Turner Constr. Co. v. BFPE Int’l, Inc., No. JKB-15-368, 2016 U.S. Dist. LEXIS 39161 (D. Md. Mar. 25, 2016)
The University of Maryland Medical Center (“UMMC”) entered into a contract (the “Prime Contract”) with Turner Construction Company (“Turner”), pursuant to which Turner agreed to renovate UMMC’s hospital offices. Turner then entered into a subcontract (the “Subcontract”) with BFPE International, Inc. (“BFPE”), pursuant to which BFPE agreed to perform work associated with the fire protection system, including demolishing sprinkler piping and coordinating sprinkler outages to accommodate the renovations.
The Prime Contract included a waiver of subrogation, under which UMMC and Turner waived all rights against each other and any subcontractors for damages covered by property insurance, even if the subcontractor would otherwise have a duty to indemnify.[i] The Subcontract incorporated the Prime Contract by reference and included flow down provisions, but the Subcontract also stated that if any provision “irreconcilably conflicts” with a provision of the Prime Contract, “the provision imposing the greater duty or obligation on [BFPE] shall govern.” The Subcontract included an assumption of liability, under which BFPE assumed liability for all property damage in connection with its work and agreed to indemnify Turner from any claims that result.[ii] This assumption of liability seemed inconsistent with the waiver of subrogation in the Prime Contract.

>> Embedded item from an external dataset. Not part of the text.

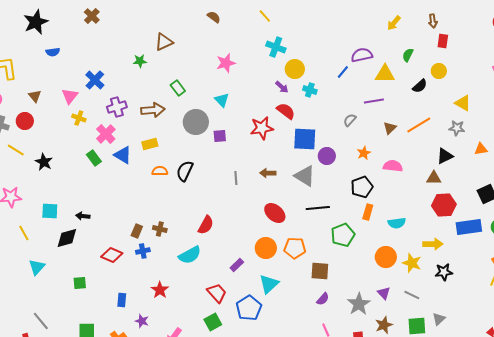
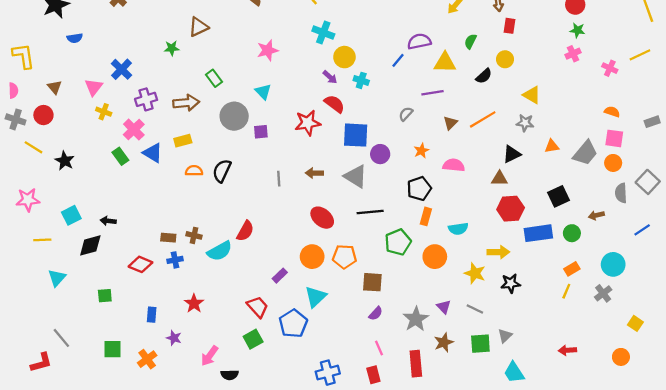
cyan square: (50, 211) -> (71, 215), turned -30
brown rectangle: (137, 231) -> (168, 238), turned 72
yellow line: (24, 233) -> (42, 240), turned -63
cyan semicircle: (190, 255) -> (220, 251), moved
orange circle: (386, 257) -> (435, 257), moved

During the course of the project, one of BFPE’s technicians loosened a pipe on a sprinkler system that had not been turned off, causing pressurized water to shoot out. The water flow was impossible to stop and caused significant property damage. The parties and their insurance companies disagreed as to who was contractually responsible for the water damage. Turner sued BFPE for breach of contract and the parties both moved for partial summary judgment as to liability. Turner argued that the Subcontract’s assumption of liability provision shifted the entire responsibility for repairing the water damage to BFPE. BFPE argued that the Subcontract’s assumption of liability provision was trumped by the Prime Contract’s waiver of subrogation provision so that UMMC’s property-insurance carrier should be responsible for the loss. BFPE pointed out that the public interest is served when all parties to large construction ventures can rely on a single insurer to cover this type of damage.
The United States District Court for the District of Maryland, applying Maryland law, held that it could not definitively establish at summary judgment which contractual provision controlled, but acknowledged that the assumption of liability would likely control unless BFPE could prove that the parties actually intended the waiver of subrogation to control at the time the parties executed the Subcontract. Without such proof, the court anticipated that it would enforce the express language of the Subcontract—which the parties actually agreed to—over terms from the Prime Contract that were generally incorporated by reference. The court acknowledged that this may be a rare case in which the obvious public-policy benefit of orderly and predictable insurance planning at the outset of a contraction project must yield to the explicit agreement between a general contractor and its subcontractor.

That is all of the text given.